“We are five minutes away. Text Him and say we are almost there,” Kenneth says from the back of my truck. “Jay, we have to make sure he is ready for the party.”
I, Jacoby, but Jay for short, pull my phone out of my pocket.
“Fine, I will if you just shut up!”
Typing in my password, I look up at the GPS to see how many minutes there are until we get to Frederick's cabin, but what I didn’t notice was the upcoming SUV. On a skinny road in the woods, nobody notices if they are too far into the middle of the road. But in my case, I was on the completely wrong side. I hear a horn getting louder and louder until I look up.
“Jay! Get out of…”
Darkness. All I hear is a High pitched ringing noise smacking against my head as if it was telling me, ‘You fool! You should be ashamed of yourself!’
The next thing I notice is a sharp pain in my chest and lower body. Was I dead or was I alive? All I know is that texting Freddy was the the worst thing I have ever done. I may have killed myself. I may have killed Kenneth. I may have destroyed both of our chances of life on earth.
All I see is a white light smashing against my eyes. I try to open my eyes, and when I do, everything looks disoriented like a carnival funhouse.
“I see you’re awake, Jacoby,” A comforting voice says.
“Mom?” I ask as if I am a lost boy in New York.
“Honey, Everything will be okay,” She says as I feel her warm and squeeze mine.
I want to start to cry, but there is no way I can. I cannot feel my eyes or the rest of my body. A man dressed in a blue suit walks in and sits on a stool in the corner of a room.
“5 days. That’s how long it will be until you can feel your face and chest. But never again will you feel your legs. You are paralyzed from the waist down.”

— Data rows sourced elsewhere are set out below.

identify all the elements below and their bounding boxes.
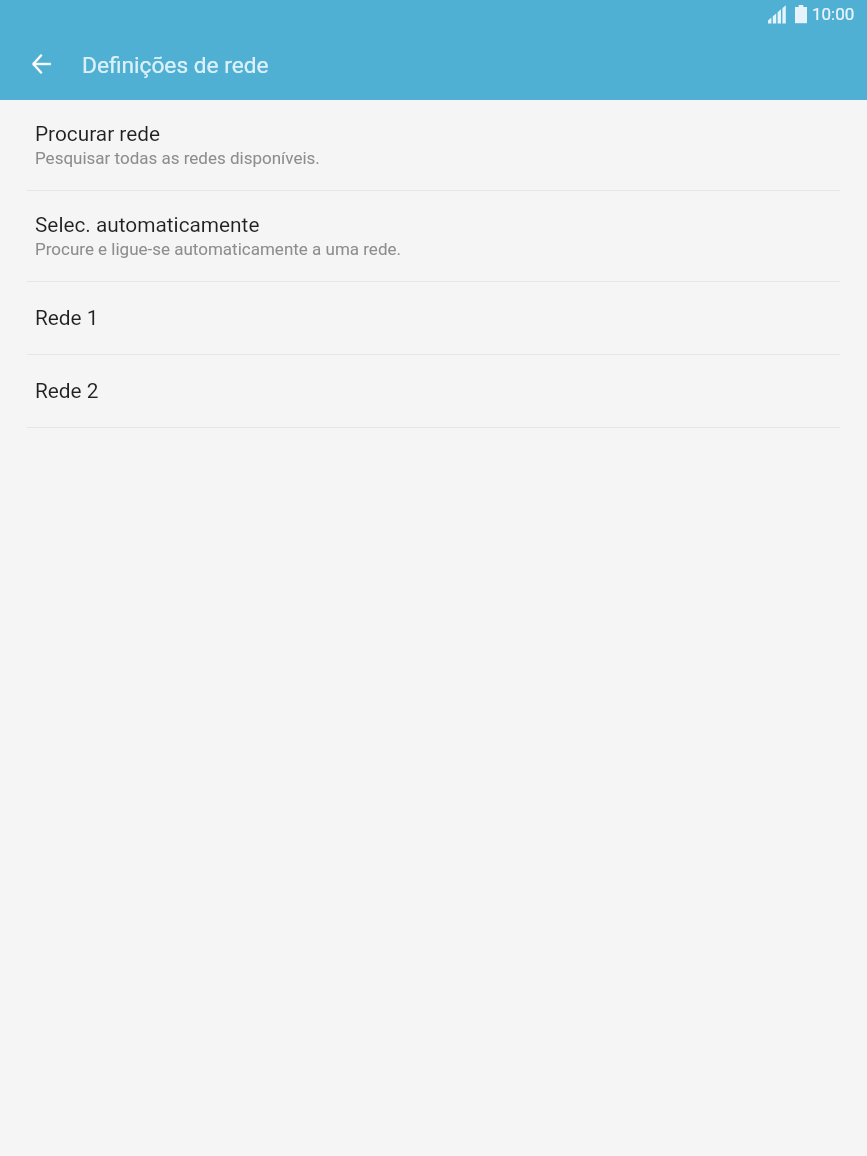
staticText: Definições de rede — [82, 52, 269, 79]
button[interactable]: Rede 1 — [0, 282, 867, 354]
staticText: Rede 2 — [35, 379, 99, 404]
button[interactable]: Procurar rede — [0, 100, 867, 190]
button[interactable]: Rede 2 — [0, 355, 867, 427]
button[interactable]: Selec. automaticamente — [0, 191, 867, 281]
staticText: Selec. automaticamente — [35, 213, 260, 238]
staticText: Procurar rede — [35, 122, 160, 147]
staticText: Pesquisar todas as redes disponíveis. — [35, 148, 320, 168]
staticText: Rede 1 — [35, 306, 99, 331]
staticText: 10:00 — [812, 4, 855, 24]
button[interactable]: Back — [15, 37, 69, 91]
staticText: Procure e ligue-se automaticamente a uma… — [35, 239, 401, 259]
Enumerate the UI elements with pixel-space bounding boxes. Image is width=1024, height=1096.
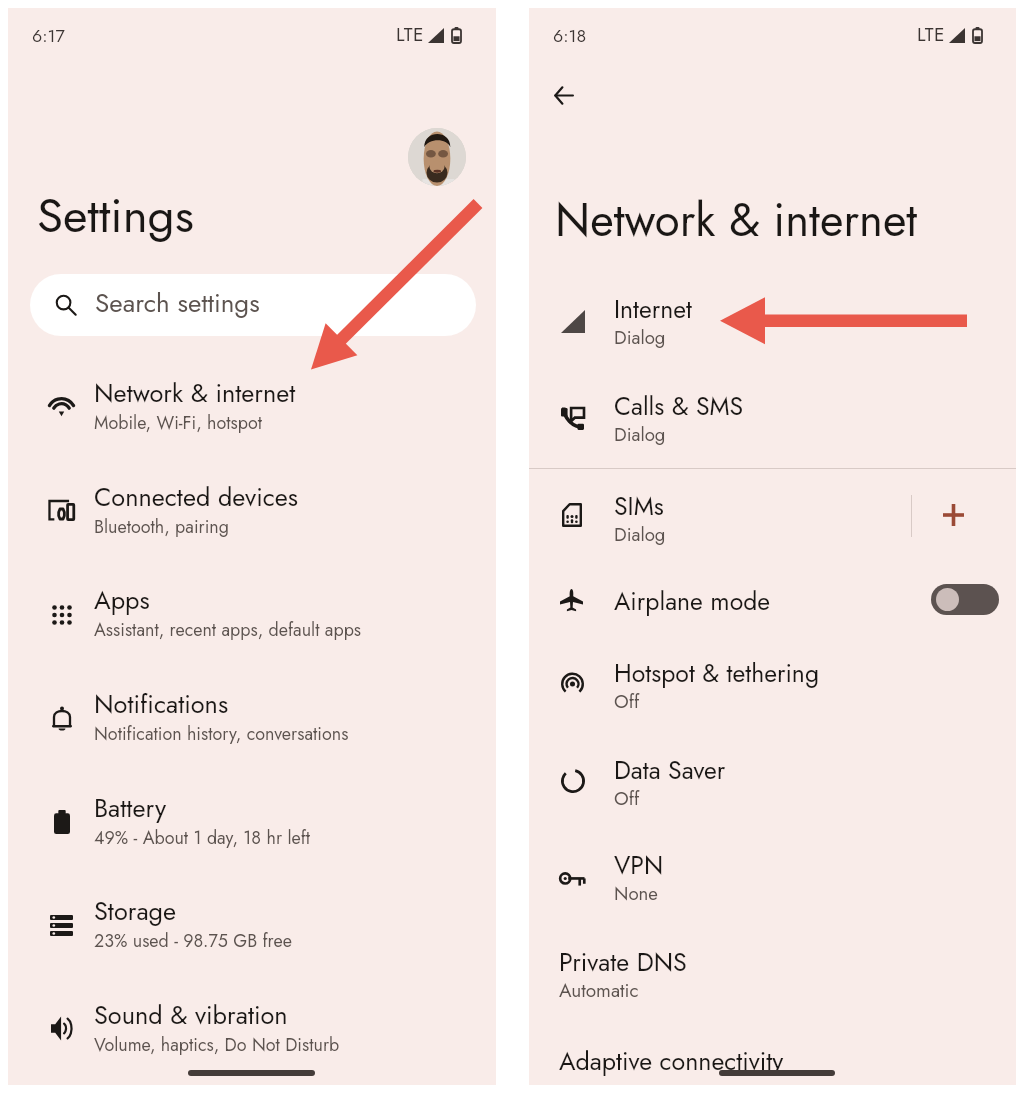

My mom Squeezes squeezes my hand even harder, or so I think. I believe she squeezed harder because tears came rolling down her face, and I saw her arm muscles start to flex.
I close my eyes and fall into a deep slumber. All I could think about was why. Why would I do this? I don’t usually text while drive, but the one time I do, I get punished? This is unfair. This should not be happening to me. Then again, it could happen to anybody. I should not have done it. I shouldn’t have texted while driving.